Jul 17, 2009 (CIDRAP News) An expert panel that advises the Department of Health and Human Services (HHS) today supported the idea of moving quickly on pandemic H1N1 vaccine production with a goal of having "tens of millions of doses" available in September instead of October.
Discussing vaccine issues during a public teleconference today, the National Biodefense Science Board (NBSB) favored the idea of asking vaccine makers to start the final production steps for their H1N1 vaccines on Aug 15before the first data from safety and immunogenicity trials will be available.
Last week, HHS Secretary Kathleen Sebelius said it was expected that the first H1N1 doses would be ready for distribution in mid-October. HHS has yet not made a formal decision to go ahead with a vaccination campaign, but Sebelius said the step was likely.

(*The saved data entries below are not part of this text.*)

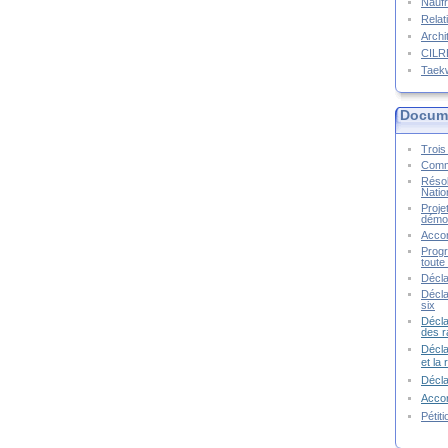
Naufr
Relat
Archi
CIL
Taek
Docume
Trois 
Commu
Résol
Natio
Proje
démoc
Accor
Progr
toute 
Décla
Décla
six
Décla
des r
Décla
et la
Décl
Accor
Pétit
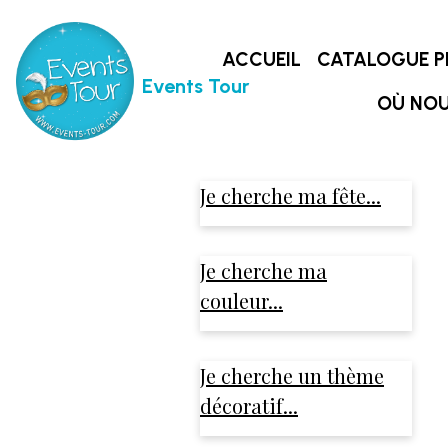
ACCUEIL
CATALOGUE P
Events Tour
OÙ NOU
Je cherche ma fête...
Je cherche ma
couleur...
Je cherche un thème
décoratif...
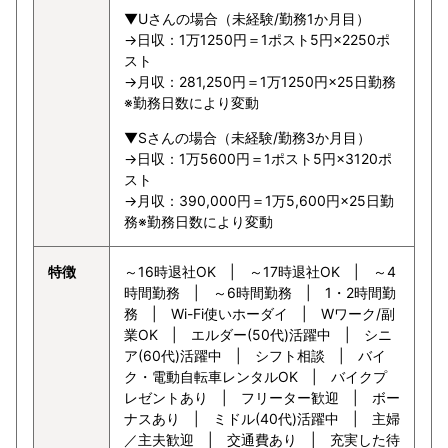
▼Uさんの場合（未経験/勤務1か月目）
→日収：1万1250円＝1ポスト5円×2250ポ
スト
→月収：281,250円＝1万1250円×25日勤務
※勤務日数により変動
▼Sさんの場合（未経験/勤務3か月目）
→日収：1万5600円＝1ポスト5円×3120ポ
スト
→月収：390,000円＝1万5,600円×25日勤
務※勤務日数により変動
特徴
～16時退社OK | ～17時退社OK | ～4
時間勤務 | ～6時間勤務 | 1・2時間勤
務 | Wi-Fi使いホーダイ | Wワーク/副
業OK | エルダー(50代)活躍中 | シニ
ア(60代)活躍中 | シフト相談 | バイ
ク・電動自転車レンタルOK | バイクプ
レゼントあり | フリーター歓迎 | ボー
ナスあり | ミドル(40代)活躍中 | 主婦
／主夫歓迎 | 交通費あり | 充実した待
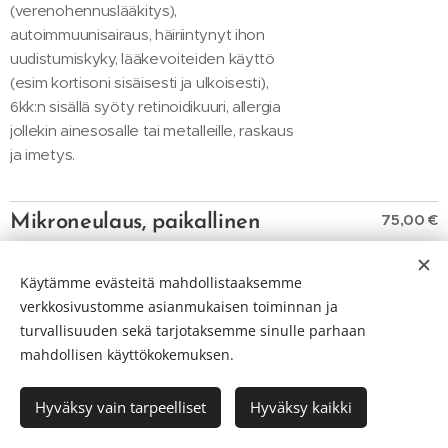
(verenohennuslääkitys),
autoimmuunisairaus, häiriintynyt ihon
uudistumiskyky, lääkevoiteiden käyttö
(esim kortisoni sisäisesti ja ulkoisesti),
6kk:n sisällä syöty retinoidikuuri, allergia
jollekin ainesosalle tai metalleille, raskaus
ja imetys.
75,00 €
Mikroneulaus, paikallinen
arpi
Mikroneulaus on tehokas ja turvallinen
Käytämme evästeitä mahdollistaaksemme
hoito, joka stimuloi ihoa uudistumaan ja
verkkosivustomme asianmukaisen toiminnan ja
korjaamaan itseään turvallisesti. Sillä
turvallisuuden sekä tarjotaksemme sinulle parhaan
voidaan hoitaa aknearpia, venymäarpia,
mahdollisen käyttökokemuksen.
juonteita, ryppyjä, hyperpigmentaatiota,
epätasaista ihoa sekä laajentuneita
Hyväksy vain tarpeelliset
Hyväksy kaikki
ihohuokosia.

Dr. Robin Robinson, director of HHS's Biomedical Advanced Research and Development Authority (BARDA), told the NBSB that HHS should have some data on the immunogenicity of single-dose H1N1 vaccination in September. If filling and finishingthe final production stepsstart on Sep 15, the first doses will become available about Oct 15, he said.

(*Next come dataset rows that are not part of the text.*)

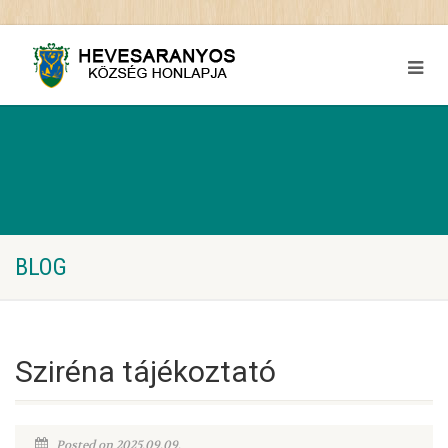
BLOG
Sziréna tájékoztató
Posted on 2025.09.09.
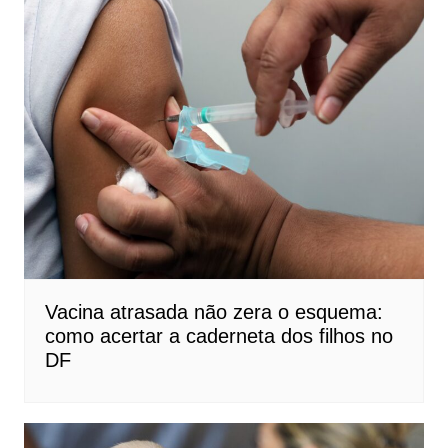
Vacina atrasada não zera o esquema:
como acertar a caderneta dos filhos no
DF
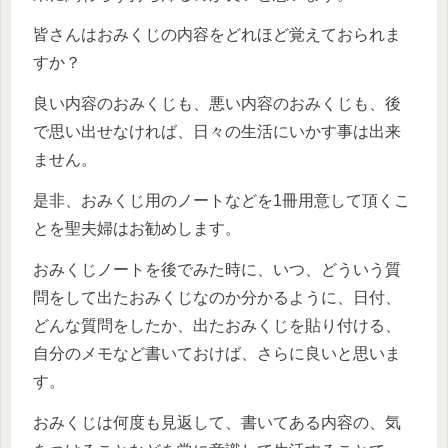
皆さんはおみくじの内容をどれほど覚えておられま
すか？
良い内容のおみくじも、悪い内容のおみくじも、後
で思い出せなければ、日々の生活にいかす事は出来
ません。
是非、おみくじ用のノートなどを1冊用意して頂くこ
とを聖夫婦はお勧めします。
おみくじノートを後でみた時に、いつ、どういう質
問をして出たおみくじなのか分かるように、日付、
どんな質問をしたか、出たおみくじを貼り付ける、
自分のメモなど書いておけば、さらに良いと思いま
す。
おみくじは何度も見返して、書いてある内容の、気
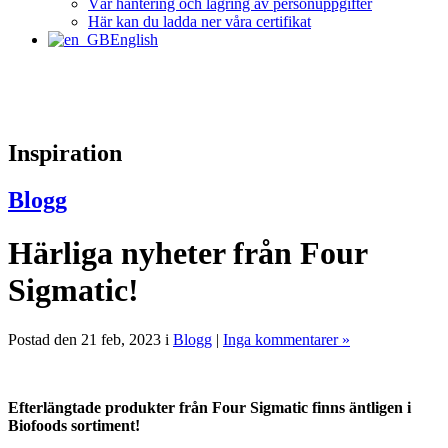
Vår hantering och lagring av personuppgifter
Här kan du ladda ner våra certifikat
English
Inspiration
Blogg
Härliga nyheter från Four
Sigmatic!
Postad den 21 feb, 2023 i
Blogg
|
Inga kommentarer »
Efterlängtade produkter från Four Sigmatic finns äntligen i
Biofoods sortiment!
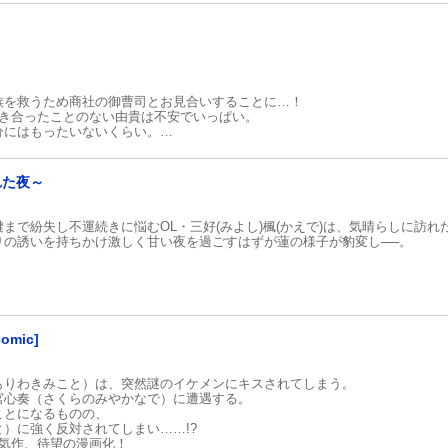
お気に入り
族を救うため商社の御曹司とお見合いすることに…！
付き合ったことのない由貴は不安でいっぱい。
分にはもったいないくらい。
…！？
れた夜～
され……
？」
で紛失し不運続きに悩むOL・三好(みよし)楓(かえで)は、気晴らしに訪れた
りの誘いを持ちかけ激しく甘い夜を過ごすはずが蓮の様子が豹変し──。
リー♪
mic]
もりわきみこと）は、突然謎のイケメンにキスされてしまう。
宮心奏（さくらのみやかなで）に遭遇する。
ことになるものの、
）に強く反対されてしまい……!?
超人気作、待望の漫画化！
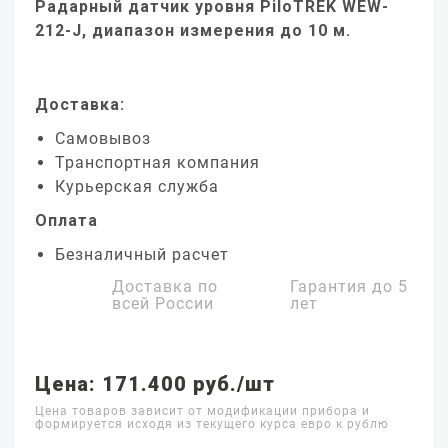
Радарный датчик уровня PiloTREK WEW-
212-J, диапазон измерения до 10 м.
Доставка:
Самовывоз
Транспортная компания
Курьерская служба
Оплата
Безналичный расчет
Доставка по
Гарантия до
5
всей России
лет
Цена: 171.400 руб./шт
Цена товаров зависит от модификации прибора и
формируется исходя из текущего курса евро к рублю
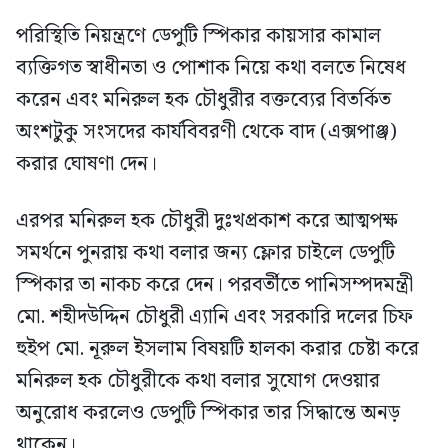
পরিস্থিতি নিয়ন্ত্রণে ডেপুটি স্পিকার কায়সার কামাল
ব্যক্তিগত স্বাধীনতা ও পোশাক নিয়ে কথা বলতে নিষেধ
করেন এবং মনিরুল হক চৌধুরীর বক্তব্যের বিতর্কিত
অংশটুকু সংসদের কার্যবিবরণী থেকে বাদ (এক্সপাঞ্জ)
করার ঘোষণা দেন।
এরপর মনিরুল হক চৌধুরী দুঃখপ্রকাশ করে আত্মপক্ষ
সমর্থনে পুনরায় কথা বলার জন্য ফ্লোর চাইলে ডেপুটি
স্পিকার তা নাকচ করে দেন। পরবর্তীতে পানিসম্পদমন্ত্রী
মো. শহীদউদ্দিন চৌধুরী এ্যানি এবং সরকারি দলের চিফ
হুইপ মো. নূরুল ইসলাম বিষয়টি হালকা করার চেষ্টা করে
মনিরুল হক চৌধুরীকে কথা বলার সুযোগ দেওয়ার
অনুরোধ করলেও ডেপুটি স্পিকার তার সিদ্ধান্তে অনড়
থাকেন।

To make vaccine available in mid-September, filling and finishing would have to start Aug 15, Robinson said. "Certainly the department, including FDA, is seriously considering how this can be done," he said.
Board member Patrick J. Scannon, MD, PhD, said, "There was a considerable sense of urgency that came out of the June meeting because of the possibility that a new wave of H1N1 could come back to us by September. I think that's what's driving this line of questions." He was referring to a June meeting of the board's Pandemic Influenza Working Group, whose report from that meeting was discussed at today's conference.
Robinson said that about 60 million to 80 million doses could be made available starting in September if the decision were made to go ahead with final production steps Aug 15. He said Aug 15 is a "reasonable date" when vaccine makers could start those steps, as they are currently still producing their seasonal flu vaccines.
At this point no one knows if 15 micrograms (mcg) of vaccine antigen, the standard amount used for each flu subtype in seasonal vaccines, will be enough to generate a protective immune response with H1N1 vaccines.
"The FDA is considering if the vaccine could be at the standard dose based on the many years" of using 15 mcg, said Robinson.
Board member Andrew T. Pavia, MD, suggested that the vaccine could be bottled at a concentration of 15 mcg of antigen per 0.5 milliliter (mL) of solution. If trial data later showed a need for a greater dose, it could be doubled by administering 1 mL instead of 0.5 mL, he said.
Pavia said his sense was that the risk in moving ahead "is relatively small compared with the upside of committing at least a portion of the 60 million doses to fill and finish."
Board member John Grabenstein, RPh, PhD, counseled against picking a specific number of doses to produce by September, since the number of people targeted for early vaccination is not yet known. "Our role is to decide whether we want some product by mid-September," he said.
After further discussion, the group agreed to recommend that HHS "set a goal of having several tens of millions of doses available by Sep 15." The vaccine would not contain an adjuvant.
In briefing the board early in today's session, Robinson said HHS has contracted for 193 million doses of vaccine so far, assuming 15 mcg per dose. After 2.5 weeks of production, manufacturers have made 18 million doses worth of bulk vaccine, he said.
HHS has ordered 119 million doses of two different adjuvants, MF59 and ASO3, he reported.
Commenting on reports of low yields of vaccines, which are grown in eggs, Robinson said yields are actually right in line with what HHS had expected from experience with H5N1 vaccines: about 1.4 doses per egg. However, he said the H1N1 vaccine virus apparently contains less hemagglutinin (the antigen) than seasonal strains and is a little harder to purify.
The story is the opposite with the live attenuated H1N1 vaccine being made by MedImmune, Robinson reported. Instead of low yields, the company is getting surprisingly high yields.
"They've already actually made a super virus seed that's actually producing 2 logs titer higher than you'd normally see," he said. "That means there's going to be more bulk product available than we can actually fill."
He said HHS will look for other vendors to help package the extra product, adding, "We may be able to have more live attenuated vaccine than anticipated earlier, so that's good news."
In other comments, Robinson said:
- HHS wants to increase the proportion of zanamivir (Relenza) in the national stockpile relative to oseltamivir (Tamiflu), in light of a few recent instances of H1N1 resistance to the latter. The current split is 80% oseltamivir and 20% zanamivir; the agency would like to move to 50-50, but that will take time.
- HHS is considering issuing an emergency use authorization for peramivir, an antiviral drug that is in phase 3 clinical trials but not yet licensed. "It's under consideration whether we should have some of that drug available for individuals in desperate need," he said.